USA to host the World Cup?
The chief executive of rugby's governing body believes it is a question of "when, not if" the sport's World Cup is held in the United States.
Japan will become the first nation from outside the sport's elite to host the four-yearly showpiece in 2019, and International Rugby Board chief Mike Miller said Wednesday that the United States or Russia could soon follow.
"It's a question of when - not if - it's going to happen," Miller said.
Rugby's profile has been boosted by inclusion of its seven-a-side discipline in the Summer Olympics from 2016, and the IRB wants to use the elite World Cup to spread participation in a sport played to its highest level in few nations outside Europe and Australasia.
And the 15-man sport is set for further exposure in the U.S. next year when NBC broadcasts the World Cup from New Zealand in the United States for the first time.
The IRB last year awarded England the 2015 World Cup hosting rights at the same time as giving the 2019 edition to Japan, which has participated in every tournament since it was first staged in 1987 but has won only once in 20 matches.
Miller said he hoped to continue the practice of choosing two hosts at a time since it allowed the IRB to make a big profit in an established nation before taking a relative gamble on a country that would never otherwise get the chance.
The strategy also gives the lesser nation more time to prepare and work with its more experienced predecessor.
"If you only award one at a time, because all of our funding depends upon [the] Rugby World Cup, you're more likely to take the safe conservative option," Miller said. "If you do two together, you can take a longer term view. You can say, 2015, that's England, that's a banker. Loads of money, that'll work; full stadia, great press coverage.'
"Japan should work and should spread rugby in Asia. Coupled with England? Great let's do it. Japan versus England? Not quite so sure."
Such a process could take the World Cup to the United States in 2027, but Russia may be ahead in the queue because its games would be broadcast at a time more accessible to rugby's heartlands.

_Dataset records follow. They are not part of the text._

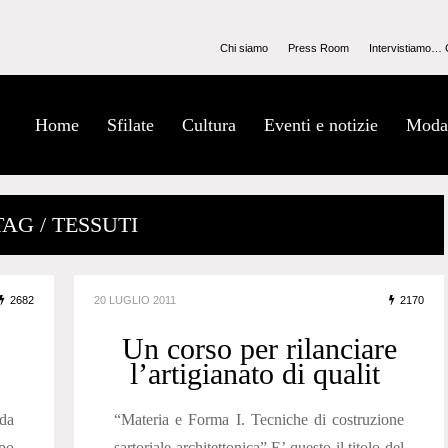
Chi siamo
Press Room
Intervistiamo… 
Home
Sfilate
Cultura
Eventi e notizie
Moda
TAG / TESSUTI
2682
20 LUGLIO 2011
2170
Un corso per rilanciare
l’artigianato di qualit
da
“Materia e Forma I. Tecniche di costruzione
po
sartoriale architettonica” E’ questo il titolo del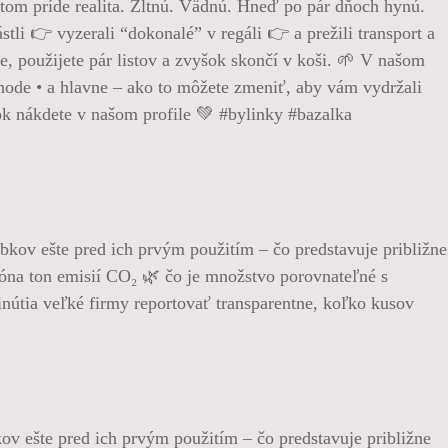
tom príde realita. Žltnú. Vädnú. Hneď po pár dňoch hynú.
tli 👉 vyzerali “dokonalé” v regáli 👉 a prežili transport a
e, použijete pár listov a zvyšok skončí v koši. 🌱 V našom
chode • a hlavne – ako to môžete zmeniť, aby vám vydržali
nok nákdete v našom profile 💚 #bylinky #bazalka
v ešte pred ich prvým použitím – čo predstavuje približne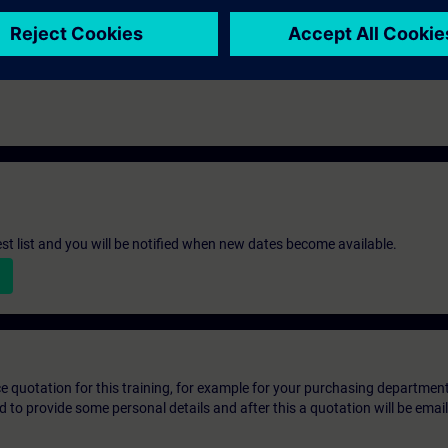
st list and you will be notified when new dates become available.
ice quotation for this training, for example for your purchasing departmen
eed to provide some personal details and after this a quotation will be emai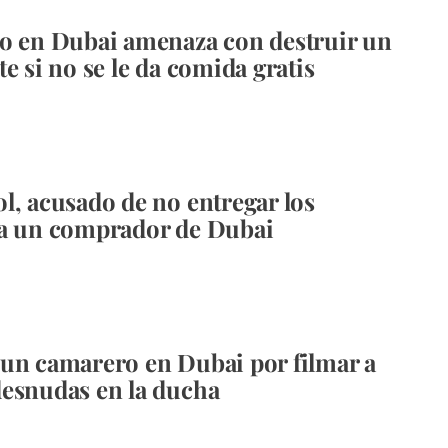
o en Dubai amenaza con destruir un
e si no se le da comida gratis
l, acusado de no entregar los
 a un comprador de Dubai
un camarero en Dubai por filmar a
esnudas en la ducha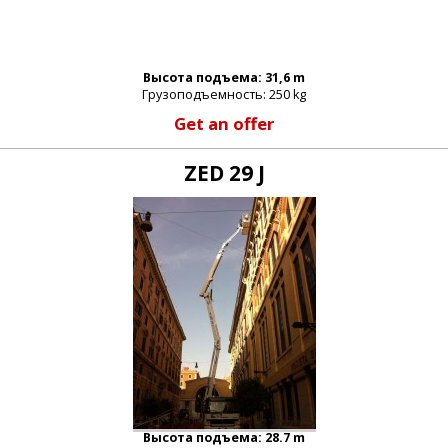
Высота подъема: 31,6 m
Грузоподъемность: 250 kg
Get an offer
ZED 29 J
Высота подъема: 28.7 m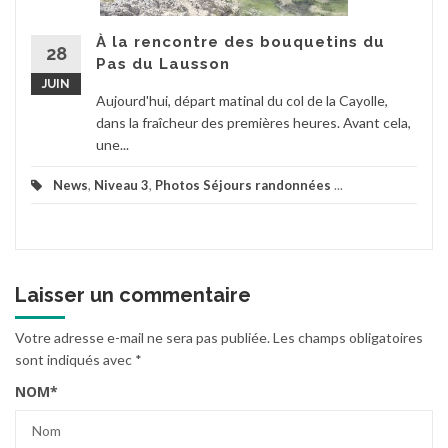
À la rencontre des bouquetins du
28
Pas du Lausson
JUIN
Aujourd'hui, départ matinal du col de la Cayolle,
dans la fraîcheur des premières heures. Avant cela,
une...
News
,
Niveau 3
,
Photos Séjours randonnées
...
Laisser un commentaire
Votre adresse e-mail ne sera pas publiée.
Les champs obligatoires
sont indiqués avec
*
NOM
*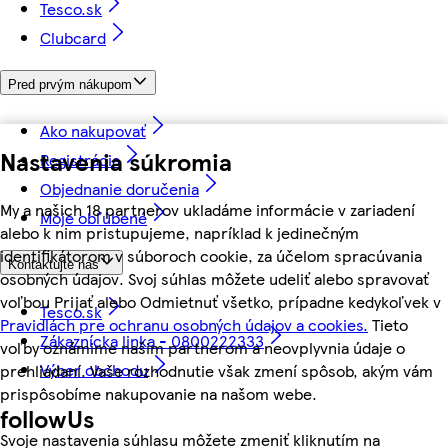
Tesco.sk
Clubcard
Pred prvým nákupom
Ako nakupovať
Nastavenia súkromia
Registrácia
Objednanie doručenia
My a našich 18 partnerov ukladáme informácie v zariadení
Moje obľúbené
alebo k nim pristupujeme, napríklad k jedinečným
identifikátorom v súboroch cookie, za účelom spracúvania
Kontaktujte nás
osobných údajov. Svoj súhlas môžete udeliť alebo spravovať
voľbou Prijať alebo Odmietnuť všetko, prípadne kedykoľvek v
Tesco.sk
Pravidlách pre ochranu osobných údajov a cookies.
Tieto
Zákaznícka linka - 0800222333
voľby oznámime našim partnerom a neovplyvnia údaje o
Výber obchodu
prehliadaní. Vaše rozhodnutie však zmení spôsob, akým vám
prispôsobíme nakupovanie na našom webe.
followUs
Svoje nastavenia súhlasu môžete zmeniť kliknutím na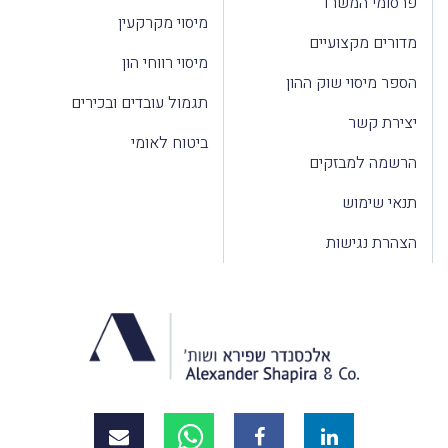
פרסומי המשרד
מיסוי מקרקעין
מדורים מקצועיים
מיסוי רווחי הון
הספר מיסוי שוק ההון
תגמול עובדים ובכירים
יצירת קשר
ביטוח לאומי
הרשמה למבזקים
תנאי שימוש
הצהרת נגישות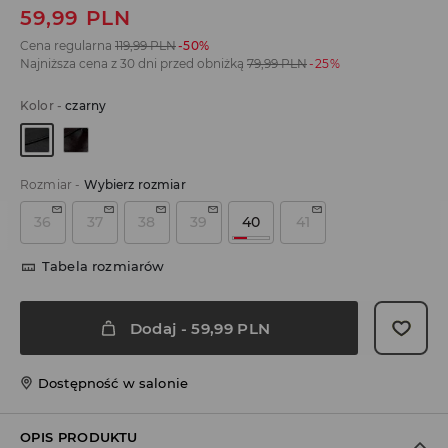
59,99
PLN
Cena regularna
119,99
PLN
-50%
Najniższa cena z 30 dni przed obniżką
79,99
PLN
-25%
Kolor
-
czarny
Rozmiar
-
Wybierz rozmiar
36
37
38
39
40
41
Tabela rozmiarów
Dodaj
-
59,99
PLN
Dostępność w salonie
OPIS PRODUKTU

"We need to grow the game all over the world and Asia's a huge market," Miller said. "Europe's a big market with 300 million, but then you look at India and China and you see 2.5 billion."
The United States also needs to show that the World Cup would leave a suitable legacy in the country.

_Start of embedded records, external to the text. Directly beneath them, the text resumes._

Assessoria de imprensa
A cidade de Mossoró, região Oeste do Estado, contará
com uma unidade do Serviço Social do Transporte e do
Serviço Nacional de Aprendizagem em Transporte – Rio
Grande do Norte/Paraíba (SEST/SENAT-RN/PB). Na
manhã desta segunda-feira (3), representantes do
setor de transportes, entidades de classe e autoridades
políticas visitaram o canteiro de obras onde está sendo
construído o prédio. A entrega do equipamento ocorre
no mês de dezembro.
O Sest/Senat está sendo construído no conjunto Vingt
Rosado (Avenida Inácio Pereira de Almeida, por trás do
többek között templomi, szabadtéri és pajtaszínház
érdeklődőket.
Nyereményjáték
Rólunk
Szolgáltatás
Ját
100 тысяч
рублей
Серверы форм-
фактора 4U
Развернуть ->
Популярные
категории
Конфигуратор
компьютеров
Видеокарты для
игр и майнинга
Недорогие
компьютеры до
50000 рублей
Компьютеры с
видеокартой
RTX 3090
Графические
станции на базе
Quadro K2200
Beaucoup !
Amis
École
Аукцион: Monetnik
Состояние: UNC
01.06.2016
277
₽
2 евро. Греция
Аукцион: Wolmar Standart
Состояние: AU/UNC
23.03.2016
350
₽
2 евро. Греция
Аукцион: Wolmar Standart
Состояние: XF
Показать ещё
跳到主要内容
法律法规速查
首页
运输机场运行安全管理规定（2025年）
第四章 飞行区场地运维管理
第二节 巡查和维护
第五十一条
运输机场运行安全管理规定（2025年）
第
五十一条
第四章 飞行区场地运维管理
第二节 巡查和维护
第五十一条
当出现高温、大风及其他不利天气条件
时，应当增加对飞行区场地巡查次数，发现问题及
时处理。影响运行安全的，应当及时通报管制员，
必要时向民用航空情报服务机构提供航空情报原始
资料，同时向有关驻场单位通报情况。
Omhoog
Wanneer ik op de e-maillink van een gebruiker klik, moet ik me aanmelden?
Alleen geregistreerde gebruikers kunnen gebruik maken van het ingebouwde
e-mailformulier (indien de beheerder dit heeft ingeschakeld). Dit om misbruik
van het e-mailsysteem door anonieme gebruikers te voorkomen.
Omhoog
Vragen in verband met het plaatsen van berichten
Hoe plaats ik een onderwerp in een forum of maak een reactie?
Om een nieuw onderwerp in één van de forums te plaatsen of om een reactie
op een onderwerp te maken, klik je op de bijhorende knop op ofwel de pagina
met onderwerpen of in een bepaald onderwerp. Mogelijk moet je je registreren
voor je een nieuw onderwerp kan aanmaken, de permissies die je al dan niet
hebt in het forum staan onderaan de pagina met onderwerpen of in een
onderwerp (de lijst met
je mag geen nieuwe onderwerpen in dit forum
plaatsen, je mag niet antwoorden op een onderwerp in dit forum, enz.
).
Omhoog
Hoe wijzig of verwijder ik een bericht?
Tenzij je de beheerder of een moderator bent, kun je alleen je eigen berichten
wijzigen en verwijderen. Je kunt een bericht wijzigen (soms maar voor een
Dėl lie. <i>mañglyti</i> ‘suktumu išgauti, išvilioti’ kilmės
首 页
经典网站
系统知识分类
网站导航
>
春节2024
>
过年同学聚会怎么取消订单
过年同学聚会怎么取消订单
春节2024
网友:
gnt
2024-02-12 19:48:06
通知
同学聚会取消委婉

Since that would not involve the widespread construction of stadiums or facilities in a nation awash with them, that would rest upon raising participation.
"There's no doubt they can hold it," Miller said. "There's no point having it if you then don't have the infrastructure in place to benefit from it. We would need to see what happens as a result of the exposure on NBC [TV network] and the Olympics as Rio gets closer.
"It's too early to tell what will happen in the USA in the next three or four years. It will be crucial seeing 2016 and Rio if the U.S. qualify. There's no doubt the game is growing in the U.S., it's just a question of how fast it is growing."
Miller hailed rugby's new status as an Olympic sport as a crucial step in spreading the sport's popularity to nations such as the United States. The U.S. has 80,000 registered players but few successes since winning gold at the 1920 and '24 Olympics - the last two occasions the sport figured at a Summer Games.
USA Sevens has now scheduled a second Collegiate Rugby Championship for June 4-5 next year in Chester,Philadelphia.
"We have high hopes that the Collegiate Rugby Championship and the sport itself will become part of the fabric of the city and the region," executive vice president of NBC Sports Jon Miller said.
Russia, which is in the same group as the United States Eagles at the 2011 World Cup, only allows schools to teach Olympic sports. It also allows teams to draw upon funding from national Olympic committees and their facilities.
"Rugby is now on the curriculum in the Moscow region. That's of huge benefit to rugby in Russia," Miller said. "Previously you had after-school clubs, but you were one step removed and it makes things that little bit harder.
"When people take up rugby, it's too late. In England, Australia and New Zealand, you start at 6, 7 or 8 years old. If they start at 15 or 16 in Russia or somewhere else, it's really difficult to catch up those years lost."
The IRB is asking its 117 affiliated nations to become members of their national Olympic committees by 2012, with Australia's sevens team already having benefited from such an arrangement to win this year's London Sevens - its first tournament win for 22 years.
Qualifying has yet to be finalised for the 2016 Olympic Sevens, which is set to feature 12 men's and women's teams. The IRB must decide whether the host nation qualifies by right and how to divide the other places.
Like in soccer, Britain's four component nations compete separately at international level.
So, England, Wales, Scotland and Ireland - which includes players from Northern Ireland and the independent south - need to decide between them how to field a British side.
"Our advice to them was for the four unions to discuss among themselves how they want to approach it," Miller said. "They could have a different entity, they could have a qualifying tournament among themselves - so say Scotland wins and they represent Team GB - they could have a joint team like the British and Irish Lions, or whatever.
"It's up to them what they feel most comfortable with."